Families of ETA victims still waiting for apology
Between 1960 and 2010, 829 people have died in ETA gun and bomb attacks. For many years official records placed the first victim on June 7, 1968, yet the family of a 22-month-old baby named Begoña Urroz always held that she was ETA's first - and most innocent - victim.
The child died as a result of a bomb that was placed inside the coat check at the Amara train station in San Sebastián, where her mother worked to make a little cash. That was on June 27, 1960, ETA was one year old and never claimed responsibility for the deadly attack. The only acknowledgement was a brief ministerial note in the newspapers. There were no public protests, no public statements against the murder. Just silence.
"We always knew that ETA killed my sister," says Jon Urroz. Now that ETA has announced a definitive end to violence, he calls it "an important step forward, although ETA should have announced that it was disbanding. We also miss any kind of gesture towards the victims, or an apology or admission of the way it has hurt so many people."
This lack of an apology was also noted by the father of the last ETA victim on Spanish soil (there was one more in France). Antonio Salvá, father of the Civil Guard officer Diego Salvá Lezaún - killed together with a colleague on July 30, 2009 - says that he is "willing to forgive the criminals who killed my son, at a personal level and as long as they first apologize to me. And they have to make that apology public."
Salvá does not believe in this recent ETA announcement "because they have neither turned in their weapons nor dissolved their cells and infrastructure, like the IRA did."

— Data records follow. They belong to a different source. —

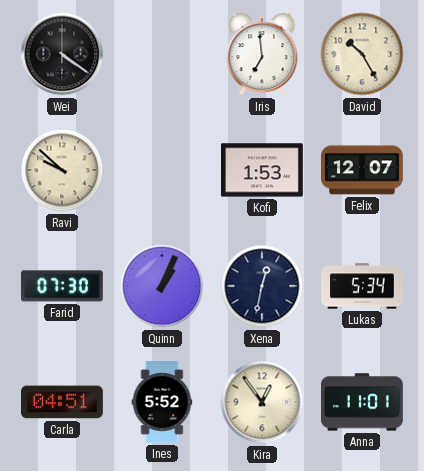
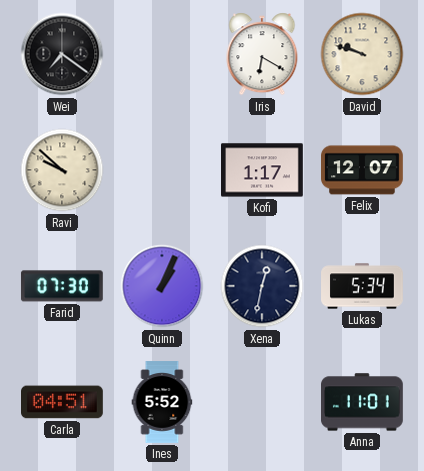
Wei: 4:21 -> 7:21
Iris: 6:59 -> 6:20
David: 10:25 -> 9:48
Kofi: 1:53 -> 1:17
Kira: 12:54 -> none
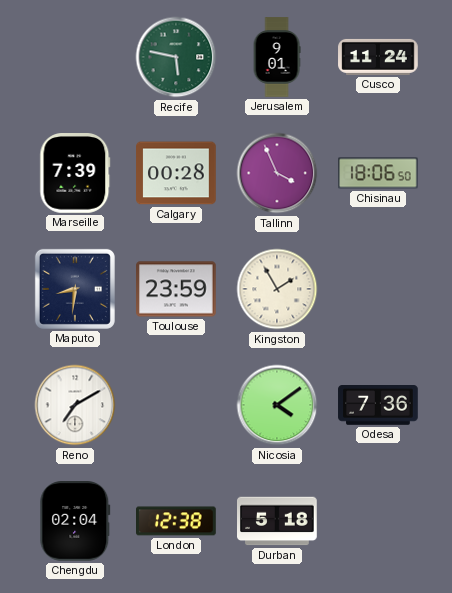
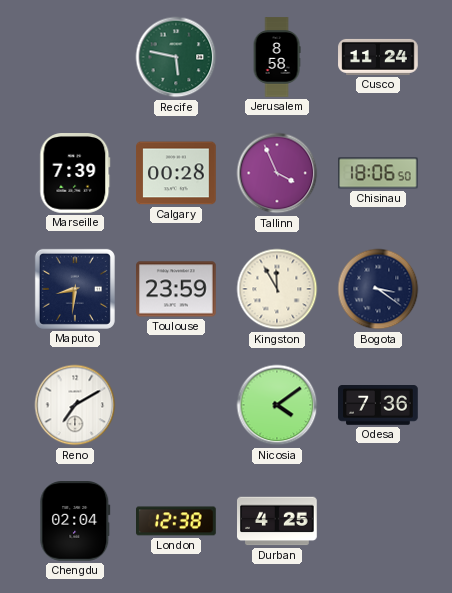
Jerusalem: 9:01 -> 8:58
Kingston: 1:55 -> 11:55
Bogota: none -> 3:21
Durban: 5:18 -> 4:25
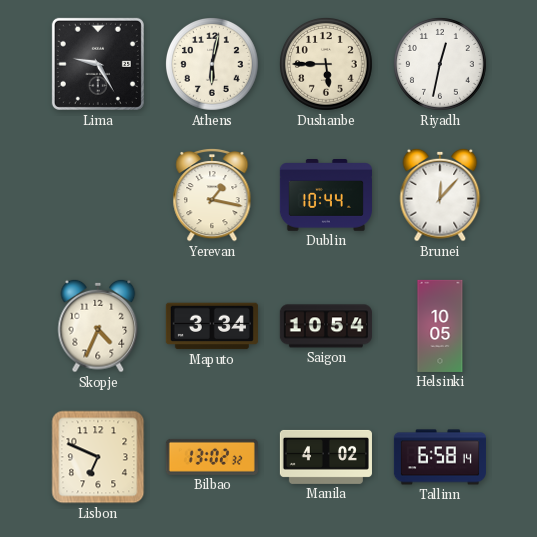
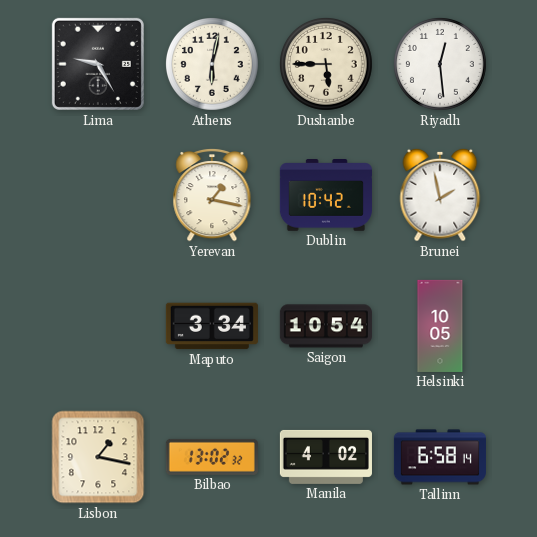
Riyadh: 12:32 -> 12:29
Dublin: 10:44 -> 10:42
Brunei: 12:07 -> 1:58
Skopje: 4:34 -> none
Lisbon: 6:49 -> 1:17
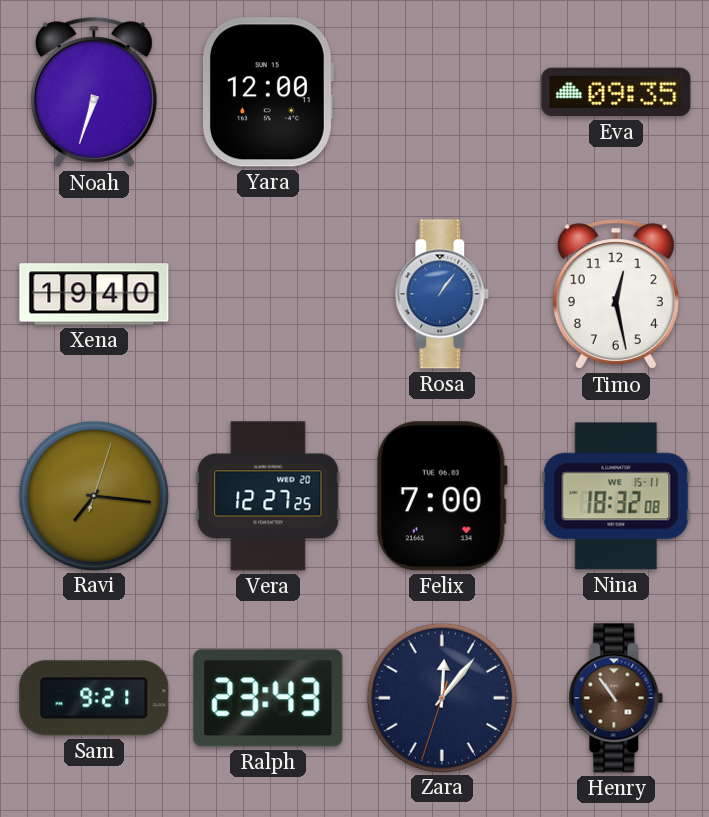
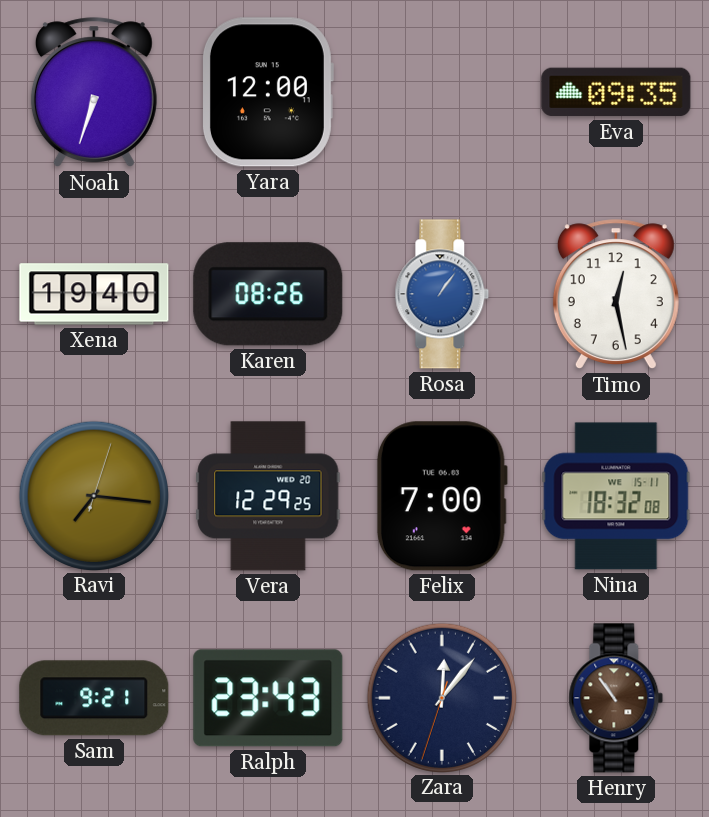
Karen: none -> 08:26
Vera: 12:27 -> 12:29
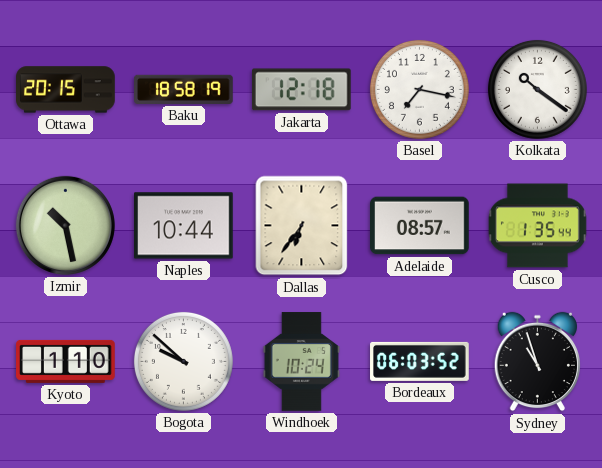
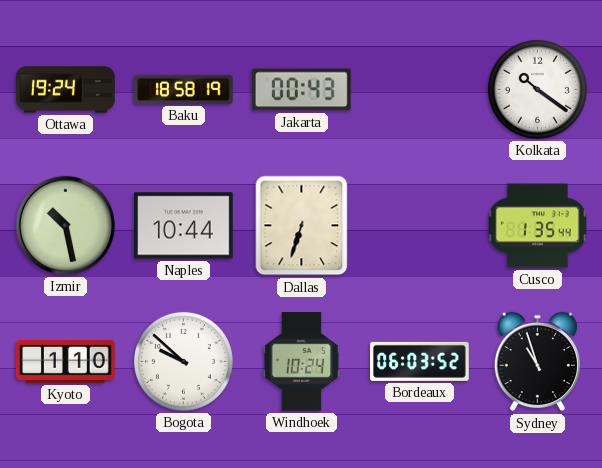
Ottawa: 20:15 -> 19:24
Jakarta: 12:18 -> 00:43
Basel: 7:17 -> none
Dallas: 6:36 -> 6:33
Adelaide: 08:57 -> none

One of the most widely reviled ETA murders was that of Miguel Ángel Blanco, a young councilor who was kidnapped and executed in July 1997, marking a turning point in social rejection of the group. His sister, Mari Mar Blanco, now a deputy for the Popular Party, agrees that last week's announcement was good news, but not good enough. Regarding the group's assertion about an ongoing "conflict" in the Basque Country, she says: "There has never been a conflict here. What we've had is a group of murderers who took innocent lives and the dignity of an entire society, and who tried to destroy our democracy and rule of law."